A fall of migrnats on the east coast raised ourt hopes for Hilbre today. Awake early I walked Molly before leaving and logged a Tree Pipit flying over the house! A good sign. A very full Landrover (no room for Molly today) beat across the sand spilling some of its occupants out to walk Middle Eye as is the norm to check for any grounded migrants.

Hilbre from Middle Eye.

No sooner had we arrived at the Obs when I was greeted with a smiling group of ringers proffering a bird bag. Hmm. It was either something good they wanted me to ring or something really bad that would draw blood.

Luckily for me it was the former! As soon as I saw the bill I realised what it was and checking the hind claw confirmed it. A beautifully fresh young Tree Pipit. Checking the wing formula confirmed the identification and my day was off to a good start. Only about 10 have been ringed on Hilbre so it was a privelege for me to be able to ring this one.
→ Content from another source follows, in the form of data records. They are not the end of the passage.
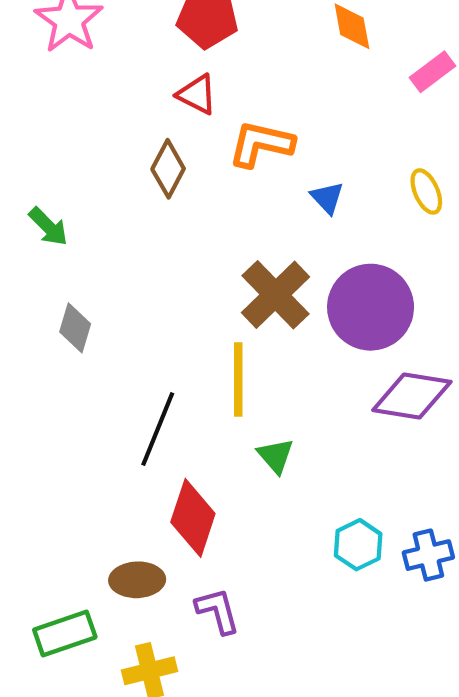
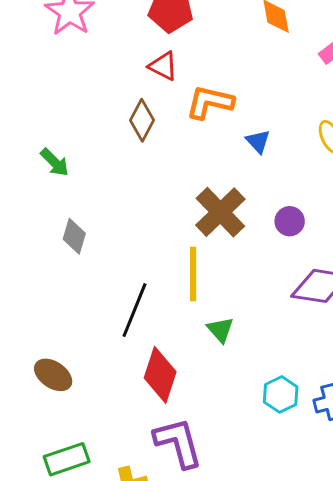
purple circle: (371, 307) -> (290, 221), size x0.5
brown ellipse: (137, 580) -> (53, 375), moved, turned 36
purple L-shape: (218, 611) -> (178, 443), size x1.5

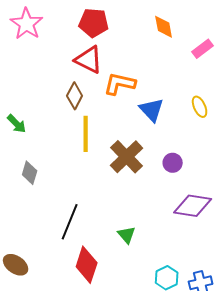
red triangle: (163, 66) -> (89, 60), size x1.4
blue triangle: (258, 141) -> (152, 110), size x1.5
yellow line: (193, 274) -> (86, 134), moved

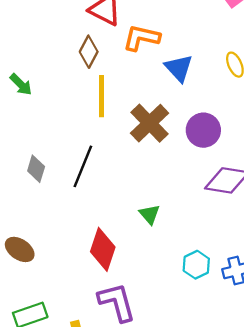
purple circle: (173, 163) -> (203, 130), size x1.5
gray diamond: (30, 173) -> (36, 169), moved
black line: (70, 222) -> (83, 166), moved

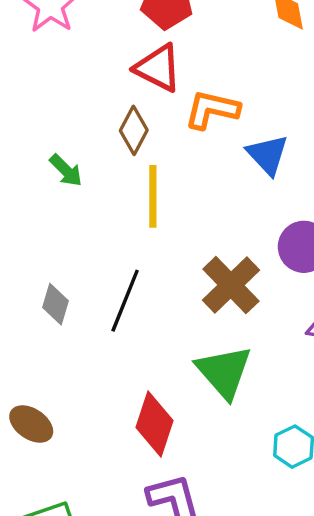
green arrow: (21, 84) -> (66, 170), moved
brown cross: (150, 123) -> (231, 285), moved
green triangle: (150, 214) -> (224, 372), size x1.8

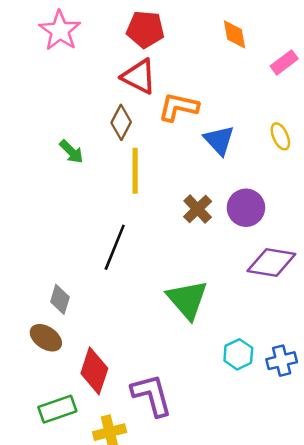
brown cross: (231, 285) -> (198, 209), moved, size x0.7
gray diamond: (56, 304) -> (60, 299), moved
red diamond: (155, 424) -> (94, 371), moved

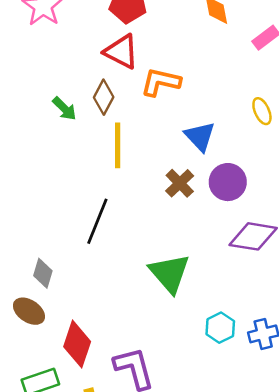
blue triangle: (219, 140) -> (200, 136), moved
green arrow: (71, 152) -> (64, 109), moved

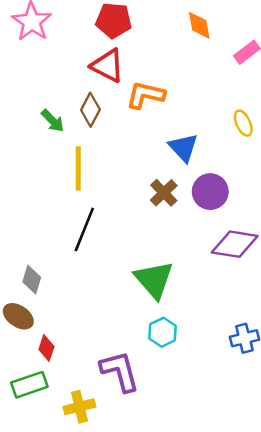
yellow line: (118, 145) -> (78, 168), moved
cyan hexagon: (220, 328) -> (163, 332), moved
red diamond: (77, 344) -> (46, 348), moved, size x0.6

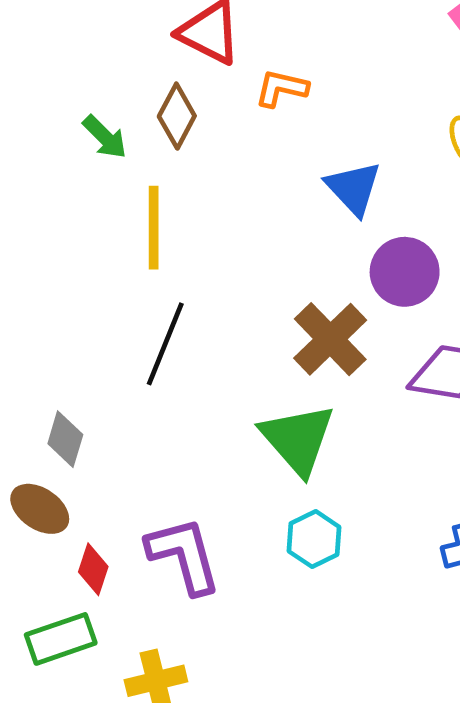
orange L-shape: (145, 95) -> (281, 88), size x0.7
brown cross: (164, 193) -> (330, 339), moved, size x1.4
purple L-shape: (120, 371) -> (184, 555), moved

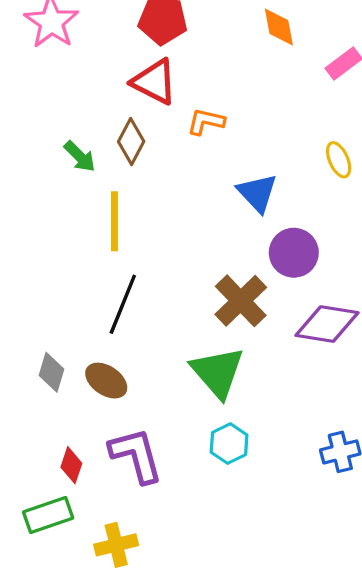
brown ellipse: (40, 509) -> (106, 381), moved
Thanks lads for cheering me up immensely after a difficult week.

As the weather became a bit hazy a small fall occured and soon after me asking John if Hilbre caught many autumn Grasshopper Warblers then Mr Jones proved he still has better hand eye coordination than any England goalkeeper in the World Cup and plucked one out of the SK.

Coupled with a few Willow Warblers and two Wheatears its another sign Autumn is definitely on the way.